#### Exercise goal:
Which lines in the records below mention the word "Password"? Copy each one out.

[Opening Task material section]

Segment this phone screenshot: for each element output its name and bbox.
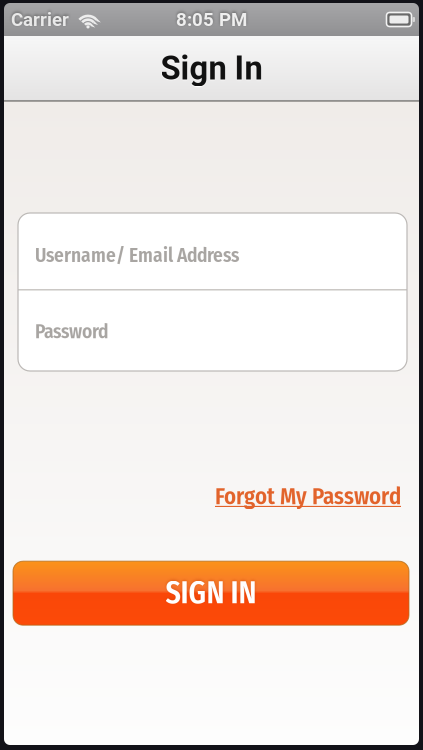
staticText: Carrier	[11, 9, 69, 30]
staticText: Password	[35, 320, 108, 343]
button[interactable]: Forgot My Password	[215, 483, 401, 510]
staticText: 8:05 PM	[176, 9, 247, 30]
staticText: Username/ Email Address	[35, 244, 239, 267]
staticText: SIGN IN	[166, 575, 256, 611]
staticText: Sign In	[160, 49, 262, 87]
button[interactable]: SIGN IN	[13, 561, 409, 625]
staticText: Forgot My Password	[215, 483, 401, 510]
button[interactable]: Username/ Email Address	[18, 213, 407, 289]
button[interactable]: Password	[18, 290, 407, 371]
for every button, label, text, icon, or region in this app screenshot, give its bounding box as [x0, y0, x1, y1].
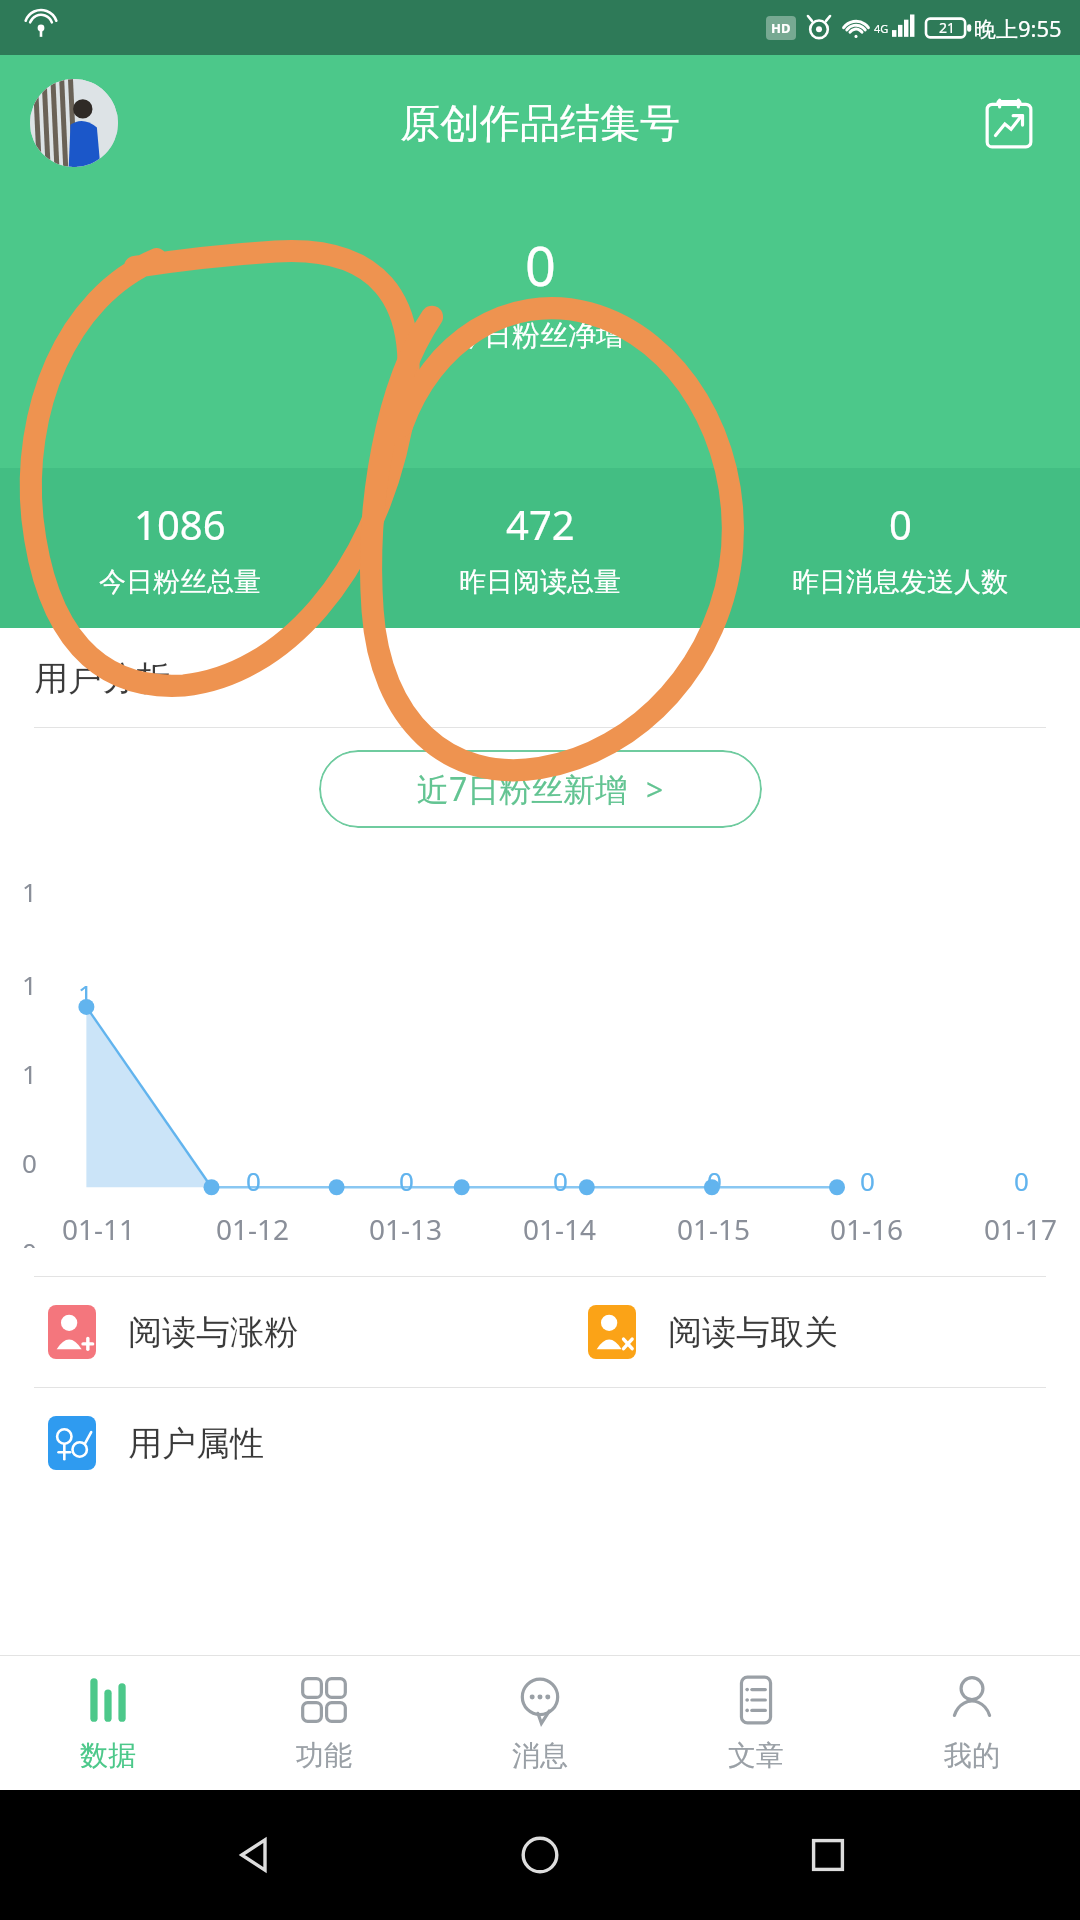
staticText: 21 — [939, 18, 956, 37]
staticText: 0 — [22, 1234, 37, 1248]
staticText: 晚上9:55 — [974, 13, 1062, 43]
button[interactable]: 用户属性 — [48, 1388, 540, 1498]
staticText: 0 — [1014, 1163, 1029, 1198]
staticText: 01-16 — [830, 1210, 904, 1248]
staticText: 0 — [525, 228, 556, 302]
button[interactable]: 文章 — [648, 1656, 864, 1790]
button[interactable]: 消息 — [432, 1656, 648, 1790]
button[interactable]: 数据 — [0, 1656, 216, 1790]
button[interactable]: Recents — [793, 1820, 863, 1890]
staticText: 1 — [22, 967, 37, 1002]
staticText: 1 — [22, 1056, 37, 1091]
button[interactable]: Back — [218, 1820, 288, 1890]
button[interactable]: 近7日粉丝新增 — [319, 750, 762, 828]
staticText: 原创作品结集号 — [400, 98, 680, 148]
staticText: 01-11 — [62, 1210, 136, 1248]
button[interactable]: Statistics report — [974, 88, 1044, 158]
button[interactable]: 阅读与涨粉 — [48, 1277, 540, 1387]
staticText: 用户属性 — [128, 1422, 264, 1465]
staticText: 1086 — [134, 497, 226, 551]
staticText: 今日粉丝净增 — [456, 318, 624, 353]
staticText: 01-15 — [677, 1210, 751, 1248]
staticText: 0 — [860, 1163, 875, 1198]
staticText: 472 — [506, 497, 575, 551]
staticText: 01-17 — [984, 1210, 1058, 1248]
staticText — [96, 1163, 103, 1198]
button[interactable]: Profile avatar — [30, 79, 118, 167]
button[interactable]: 我的 — [864, 1656, 1080, 1790]
staticText: 0 — [246, 1163, 261, 1198]
staticText: 阅读与涨粉 — [128, 1311, 298, 1354]
staticText: 0 — [553, 1163, 568, 1198]
button[interactable]: 功能 — [216, 1656, 432, 1790]
staticText: 我的 — [944, 1738, 1000, 1773]
staticText: 0 — [889, 497, 912, 551]
button[interactable]: Home — [505, 1820, 575, 1890]
staticText: 昨日阅读总量 — [459, 565, 621, 599]
staticText: 0 — [399, 1163, 414, 1198]
staticText: 01-14 — [523, 1210, 597, 1248]
staticText: 1 — [22, 874, 37, 909]
staticText: 数据 — [80, 1738, 136, 1773]
button[interactable]: 472 — [360, 468, 720, 628]
button[interactable]: 0 — [720, 468, 1080, 628]
staticText: HD — [771, 19, 791, 37]
staticText: 阅读与取关 — [668, 1311, 838, 1354]
staticText: 功能 — [296, 1738, 352, 1773]
staticText: 昨日消息发送人数 — [792, 565, 1008, 599]
staticText: 1 — [78, 976, 93, 1011]
staticText: 0 — [707, 1163, 722, 1198]
staticText: 0 — [22, 1145, 37, 1180]
button[interactable]: 1086 — [0, 468, 360, 628]
staticText: 今日粉丝总量 — [99, 565, 261, 599]
staticText: 消息 — [512, 1738, 568, 1773]
staticText: 近7日粉丝新增 — [417, 767, 628, 811]
staticText: 01-13 — [369, 1210, 443, 1248]
button[interactable]: 阅读与取关 — [588, 1277, 1080, 1387]
staticText: > — [646, 769, 664, 810]
staticText: 4G — [874, 21, 889, 36]
staticText: 01-12 — [216, 1210, 290, 1248]
staticText: 用户分析 — [34, 657, 170, 700]
staticText: 文章 — [728, 1738, 784, 1773]
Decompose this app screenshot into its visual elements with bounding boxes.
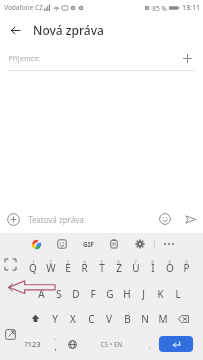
button[interactable]: B	[118, 306, 136, 331]
staticText: X	[70, 312, 76, 326]
button[interactable]: A	[33, 281, 50, 306]
staticText: U	[132, 261, 140, 275]
staticText: T	[99, 261, 105, 275]
button[interactable]: Clipboard	[105, 235, 123, 253]
button[interactable]: Textová zpráva	[26, 205, 153, 233]
button[interactable]: More options	[160, 235, 178, 253]
staticText: 7	[134, 259, 137, 265]
button[interactable]: F	[84, 281, 101, 306]
button[interactable]: Shift	[24, 306, 46, 331]
staticText: Q	[29, 261, 37, 275]
staticText: Y	[52, 312, 58, 326]
staticText: M	[158, 312, 168, 326]
button[interactable]: Příjemce:	[0, 45, 203, 70]
staticText: P	[183, 261, 190, 275]
button[interactable]: Settings	[131, 235, 149, 253]
staticText: 13:11	[182, 3, 200, 13]
button[interactable]: Move keyboard	[4, 328, 17, 341]
button[interactable]: S	[50, 281, 67, 306]
staticText: H	[123, 287, 131, 301]
staticText: F	[90, 287, 96, 301]
staticText: GIF	[83, 240, 94, 249]
button[interactable]: Google search	[26, 234, 46, 254]
button[interactable]: Back	[0, 15, 30, 45]
staticText: O	[166, 261, 174, 275]
staticText: K	[157, 287, 164, 301]
staticText: D	[72, 287, 80, 301]
staticText: L	[175, 287, 181, 301]
button[interactable]: G	[101, 281, 118, 306]
button[interactable]: 0	[178, 255, 195, 281]
button[interactable]: Add recipient	[175, 46, 199, 70]
staticText: Textová zpráva	[28, 214, 84, 225]
staticText: R	[81, 261, 88, 275]
staticText: CS • EN	[100, 340, 123, 349]
button[interactable]: GIF	[78, 234, 98, 254]
button[interactable]: 5	[93, 255, 110, 281]
staticText: Nová zpráva	[33, 22, 104, 38]
staticText: 0	[185, 259, 188, 265]
button[interactable]: N	[136, 306, 154, 331]
staticText: C	[88, 312, 95, 326]
staticText: °	[54, 337, 57, 344]
staticText: G	[106, 287, 114, 301]
staticText: B	[124, 312, 131, 326]
button[interactable]: 8	[144, 255, 161, 281]
staticText: 85 %	[152, 4, 167, 13]
button[interactable]: ?123	[18, 331, 47, 357]
button[interactable]: Send	[177, 206, 203, 232]
button[interactable]: CS • EN	[83, 331, 140, 357]
staticText: 9	[168, 259, 171, 265]
button[interactable]: 4	[76, 255, 93, 281]
button[interactable]: C	[82, 306, 100, 331]
staticText: 6	[117, 259, 120, 265]
button[interactable]: Backspace	[172, 306, 195, 331]
staticText: 8	[151, 259, 154, 265]
staticText: Příjemce:	[8, 53, 41, 63]
staticText: 4	[83, 259, 86, 265]
staticText: 1	[32, 259, 35, 265]
staticText: I	[151, 261, 155, 275]
staticText: Vodafone CZ	[4, 3, 43, 12]
button[interactable]: Period	[142, 331, 157, 357]
button[interactable]: K	[152, 281, 169, 306]
button[interactable]: Comma	[47, 331, 64, 357]
button[interactable]: M	[154, 306, 172, 331]
button[interactable]: Attach	[0, 206, 26, 232]
button[interactable]: V	[100, 306, 118, 331]
button[interactable]: Stickers	[53, 235, 71, 253]
button[interactable]: 1	[24, 255, 42, 281]
button[interactable]: H	[118, 281, 135, 306]
button[interactable]: L	[169, 281, 186, 306]
staticText: 2	[49, 259, 52, 265]
staticText: 3	[66, 259, 69, 265]
staticText: ?123	[24, 339, 41, 349]
button[interactable]: 7	[127, 255, 144, 281]
button[interactable]: Enter	[159, 336, 193, 352]
staticText: ,	[54, 341, 57, 352]
button[interactable]: Collapse keyboard	[3, 280, 17, 294]
staticText: W	[46, 261, 56, 275]
button[interactable]: Emoji	[153, 207, 177, 231]
button[interactable]: 2	[42, 255, 59, 281]
staticText: Z	[116, 261, 122, 275]
button[interactable]: Y	[46, 306, 64, 331]
button[interactable]: X	[64, 306, 82, 331]
staticText: J	[142, 287, 145, 301]
button[interactable]: J	[135, 281, 152, 306]
staticText: .	[148, 339, 151, 350]
staticText: S	[56, 287, 62, 301]
staticText: 5	[100, 259, 103, 265]
button[interactable]: 3	[59, 255, 76, 281]
staticText: V	[106, 312, 112, 326]
staticText: A	[38, 287, 45, 301]
button[interactable]: 6	[110, 255, 127, 281]
button[interactable]: 9	[161, 255, 178, 281]
staticText: E	[65, 261, 71, 275]
button[interactable]: Change language	[64, 331, 81, 357]
staticText: N	[141, 312, 149, 326]
button[interactable]: D	[67, 281, 84, 306]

[Closing Task material section]

#### Solution:
staticText: Password	[35, 320, 108, 343]
button[interactable]: Forgot My Password	[215, 483, 401, 510]
staticText: Forgot My Password	[215, 483, 401, 510]
button[interactable]: Password	[18, 290, 407, 371]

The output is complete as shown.